In [1]:
# Import and create a new SQLContext 
from pyspark.sql import SQLContext
sqlContext = SQLContext(sc)

In [2]:
# Read the country CSV file into an RDD.
country_lines = sc.textFile('file:///home/cloudera/Downloads/big-data-3/final-project/country-list.csv')

In [3]:
# Convert each line into a pair of words
country_pairs = country_lines.map(lambda line: line.split(", "))

In [4]:
country_pairs.take(3)

[['Afghanistan', 'AFG'], ['Albania', 'ALB'], ['Algeria', 'ALG']]

In [5]:
# Convert each pair of words into a tuple
country_tuples = country_pairs.map(lambda pair: (pair[0], pair[1]))

In [6]:
country_tuples.take(3)

[('Afghanistan', 'AFG'), ('Albania', 'ALB'), ('Algeria', 'ALG')]

In [7]:
# Create the DataFrame, look at schema and contents
countryDF = sqlContext.createDataFrame(country_tuples, ["country", "code"])
countryDF.printSchema()
countryDF.take(3)

root
 |-- country: string (nullable = true)
 |-- code: string (nullable = true)



[Row(country='Afghanistan', code='AFG'),
 Row(country='Albania', code='ALB'),
 Row(country='Algeria', code='ALG')]

In [8]:
# Read tweets CSV file into RDD of lines
tweet_lines = sc.textFile('file:///home/cloudera/Downloads/big-data-3/final-project/tweet_text_exported.csv')
tweet_lines.count()

13995

In [9]:
# Clean the data: some tweets are empty.
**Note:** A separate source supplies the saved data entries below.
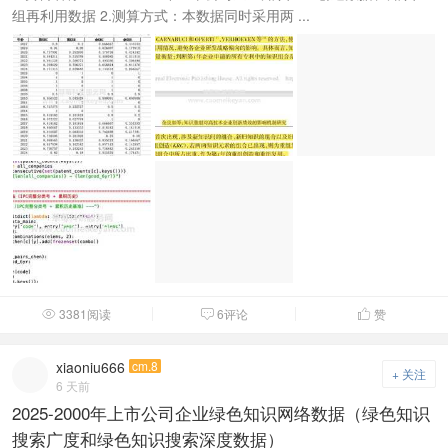
组再利用数据 2.测算方式：本数据同时采用两 ...
3381阅读
6评论
赞



xiaoniu666
cm.8
+ 关注
6 天前
2025-2000年上市公司企业绿色知识网络数据（绿色知识
搜索广度和绿色知识搜索深度数据）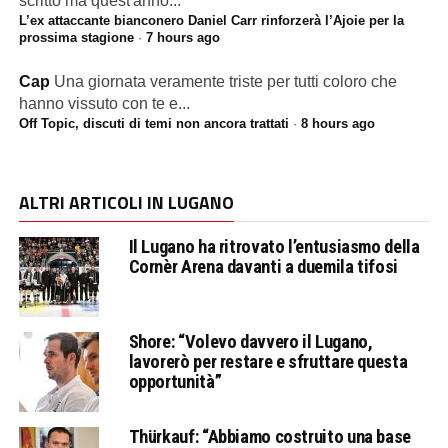
scritto ma quest'anno...
L’ex attaccante bianconero Daniel Carr rinforzerà l’Ajoie per la
prossima stagione
·
7 hours ago
Cap
Una giornata veramente triste per tutti coloro che
hanno vissuto con te e...
Off Topic, discuti di temi non ancora trattati
·
8 hours ago
ALTRI ARTICOLI IN LUGANO
Il Lugano ha ritrovato l’entusiasmo della
Cornèr Arena davanti a duemila tifosi
Shore: “Volevo davvero il Lugano,
lavorerò per restare e sfruttare questa
opportunità”
Thürkauf: “Abbiamo costruito una base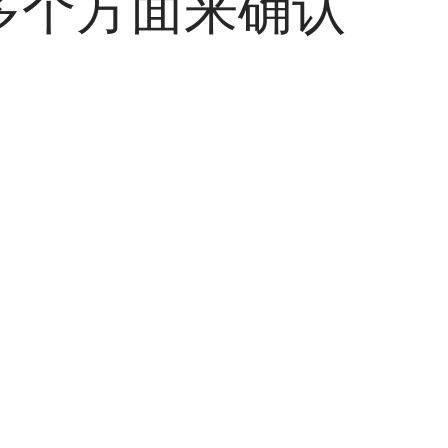
多个方面来确认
Remove the empty tweets using filter() 
# tweet_lines_clean = tweet_lines.filter("tweet_text != ''").select("tweet_text")
tweet_lines_clean = tweet_lines.filter(lambda line: len(line) != 0)
tweet_lines_clean.count()

13391

In [10]:
# Perform WordCount on the cleaned tweet texts. (note: this is several lines.)
wordcount = tweet_lines_clean \
    .flatMap(lambda line: line.split(" ")) \
    .map(lambda word: (word, 1)) \
    .reduceByKey(lambda a, b: (a + b))
wordcount.take(5)

[('', 3292),
 ('https://t.co/fQftAwGAad', 1),
 ('mobile', 1),
 ('#FridayNightTouchdown', 1),
 ('circle', 7)]

In [11]:
# Create the DataFrame of tweet word counts
tweetDF = sqlContext.createDataFrame(wordcount, ["word", "occurences"])
tweetDF.printSchema()

root
 |-- word: string (nullable = true)
 |-- occurences: long (nullable = true)



In [12]:
# Join the country and tweet data frames (on the appropriate column)
merge = tweetDF.join(countryDF, countryDF.country == tweetDF.word)
merge.take(5)

[Row(word='Thailand', occurences=1, country='Thailand', code='THA'),
 Row(word='Iceland', occurences=2, country='Iceland', code='ISL'),
 Row(word='Mexico', occurences=1, country='Mexico', code='MEX'),
 Row(word='Wales', occurences=19, country='Wales', code='WAL'),
 Row(word='Denmark', occurences=1, country='Denmark', code='DEN')]

In [13]:
# Question 1: number of distinct countries mentioned
merge.select('country').distinct().count()

44

In [14]:
# Question 2: number of countries mentioned in tweets.
from pyspark.sql.functions import sum
merge.select(sum('occurences')).show()

+---------------+
|sum(occurences)|
+---------------+
|            397|
+---------------+



In [16]:
# Table 1: top three countries and their counts.
from pyspark.sql.functions import desc
merge.sort(desc("occurences")).show()

+-----------+----------+-----------+----+
|       word|occurences|    country|code|
+-----------+----------+-----------+----+
|     Norway|        52|     Norway| NOR|
|    Nigeria|        49|    Nigeria| NGA|
|     France|        42|     France| FRA|
|   Slovakia|        30|   Slovakia| SVK|
|    England|        25|    England| ENG|
|    Germany|        20|    Germany| GER|
|      Wales|        19|      Wales| WAL|
|     Russia|        15|     Russia| RUS|
|Netherlands|        13|Netherlands| NED|
|     Brazil|        13|     Brazil| BRA|
|     Canada|        11|     Canada| CAN|
|Switzerland|        10|Switzerland| SUI|
|       Chad|         9|       Chad| CHA|
|     Guinea|         8|     Guinea| GUI|
|   Portugal|         8|   Portugal| POR|
|      Spain|         8|      Spain| ESP|
|       Iraq|         6|       Iraq| IRQ|
|     Jordan|         6|     Jordan| JOR|
|    Georgia|         5|    Georgia| GEO|
|      Japan|         5|      Japan| JPN|
+-----------+----------+----------

In [20]:
# Table 2: counts for Kenya, Wales, and Netherlands.
merge.filter(merge.country.isin(['Kenya', 'Wales', 'Netherlands'])).show()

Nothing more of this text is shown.